Confidence was filling the air.

And then we found her; Suzie who runs Golden Valley Poultry. She was going to show the proper way to clip chicken wings, step by step.

‘It’s just like doing your nails’, she said calmly holding a docile chook in one arm and a big pair of scissors in the other.

Once she explained the flight feathers at the top, the warm feathers and the separating feather, confidence really was starting to fill the air around us.

Stuart held Chippy and mum held the scissors. I held onto the i-pad in case we needed Suzie again. And then it was over. Black feathers on the grass and a very calm Chippy.

We clipped all three chooks and Suzie was right; just like cutting your nails.

There was no pain, but I think their pride was hurt. Once all three were back in the run, they took themselves off to bed for a while.

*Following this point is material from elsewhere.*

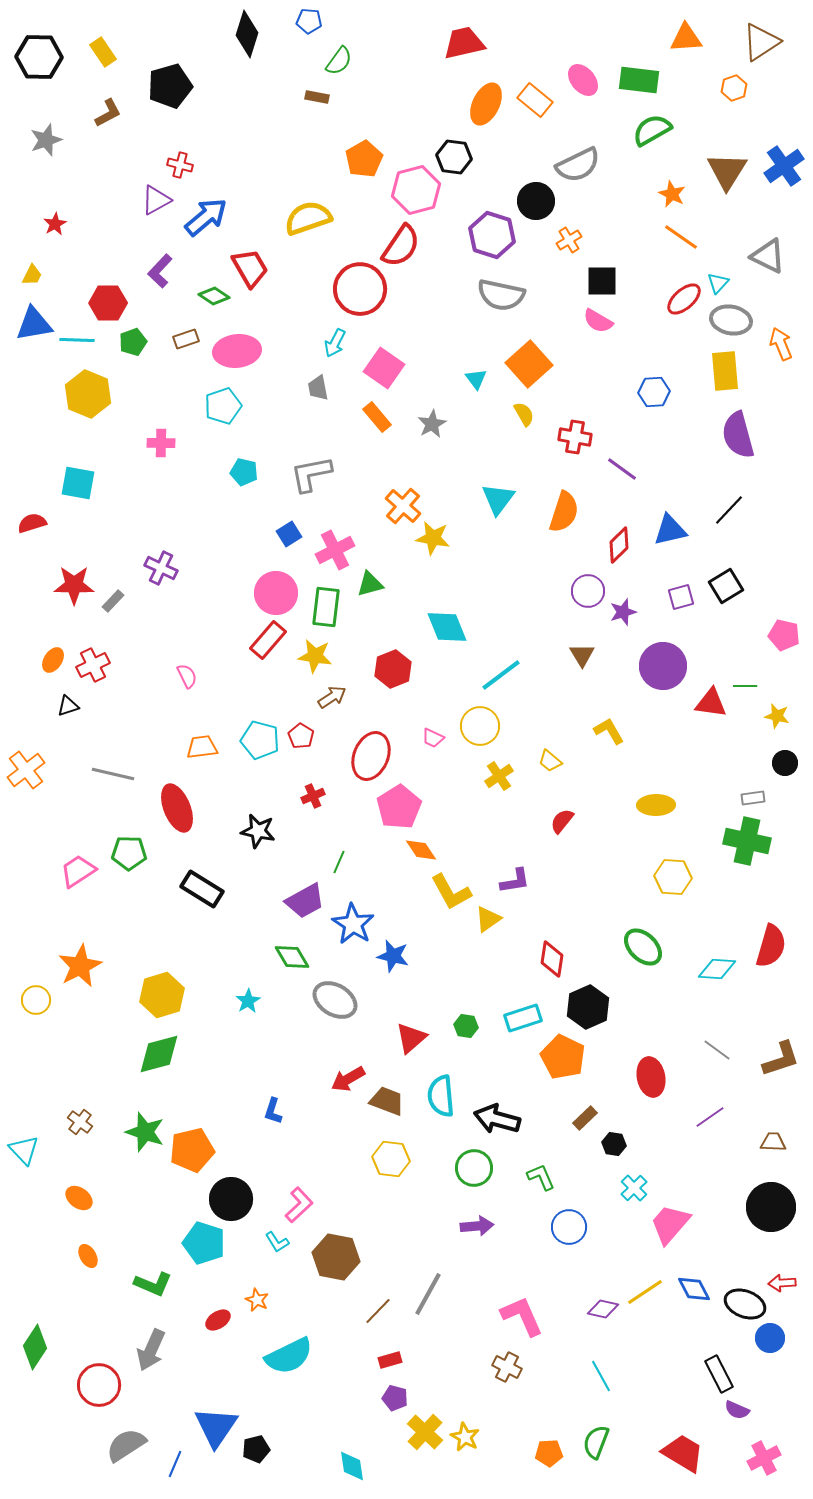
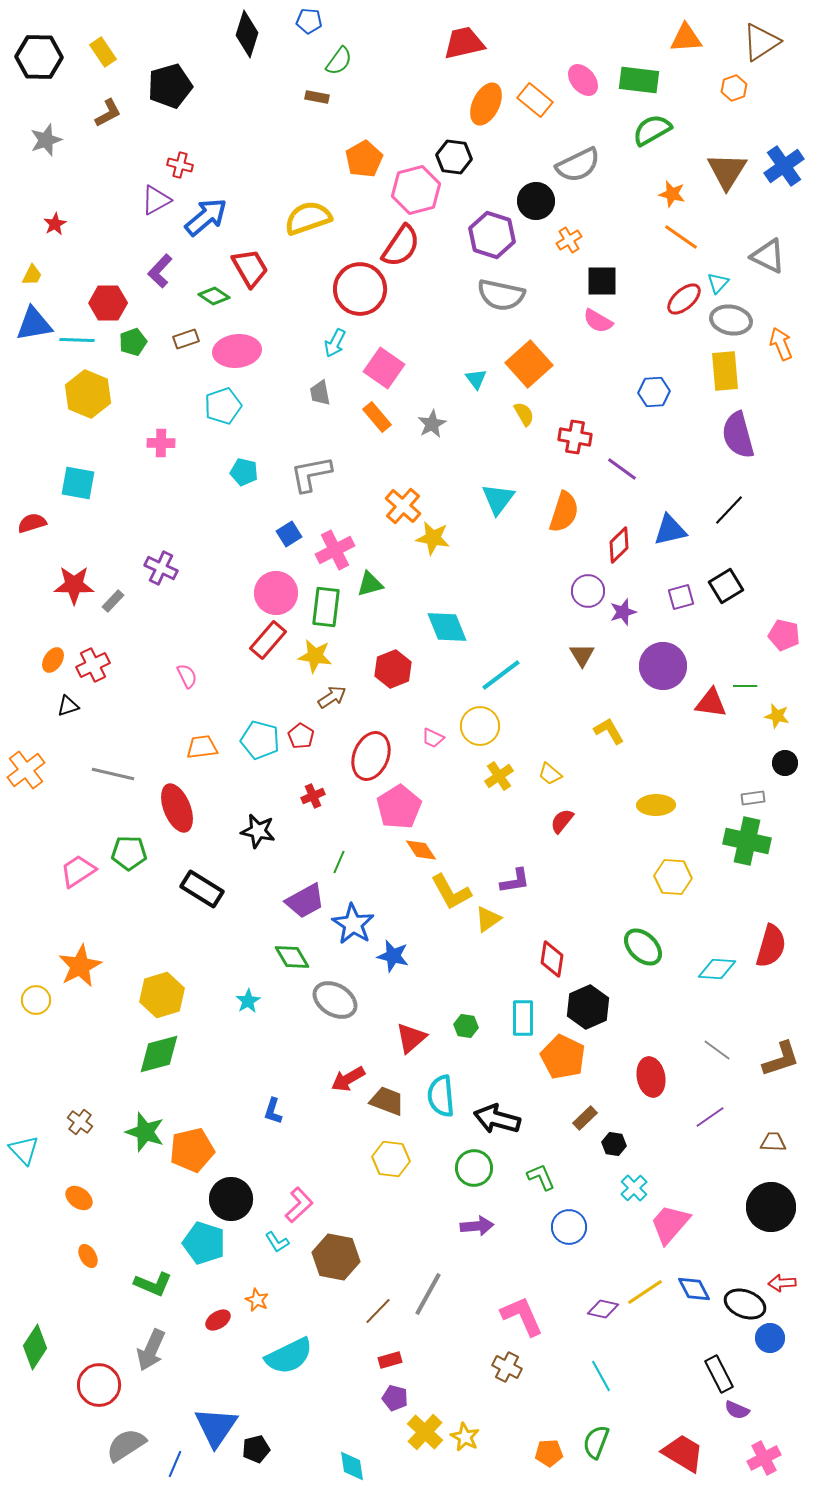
orange star at (672, 194): rotated 12 degrees counterclockwise
gray trapezoid at (318, 388): moved 2 px right, 5 px down
yellow trapezoid at (550, 761): moved 13 px down
cyan rectangle at (523, 1018): rotated 72 degrees counterclockwise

By 6pm, we were back on the deck enjoying drinks with friends when there was sudden flapping and a loud bang into the fence. Chippy tried to fly up to the gate but got no further than halfway.

What is it with 6pm?

Wednesday, November 7, 2012

A change of name

What is it about 6pm? It’s been four days now and each evening at 6pm, Chippy and Axy jump the gate. It’s like they’re flying home to roost – in the wrong direction. At no other time of day do they attempt the crossing from the run into the garden.

It’s not so stressful for me anymore: they don’t venture far on our side of the gate and they don’t attempt to fly anywhere else. They also don’t do much digging when they are out. But they do poo a lot.

I wonder if it has become a game for them. I’m sure Chippy waits until she knows we can see her. It’s become her party trick. Chirp still has never attempted to jump or fly and I can’t help feeling an extra soft spot for her.

‘I think it’s because she’s the biggest’, said Stuart one evening. ‘It’s probably too hard for her to jump up.’

‘Maybe she’s just well-behaved’ I answered looking Chippy in the eye while she stared out from behind the gate.

The boys were leaning over the fence making their own observations. ‘Look Ned,’ whispered Louis, ‘Axy likes digging a lot.’

It was true. The last few days had seen Axy digging a little hole for herself under the tree then sitting in it. Later she would get up, scratch the dirt back over the hole and make another somewhere else. Their little personalities were starting to emerge: Chippy the escapee (or cheeky Chippy), Axy the digger and Chirp the quiet, good girl.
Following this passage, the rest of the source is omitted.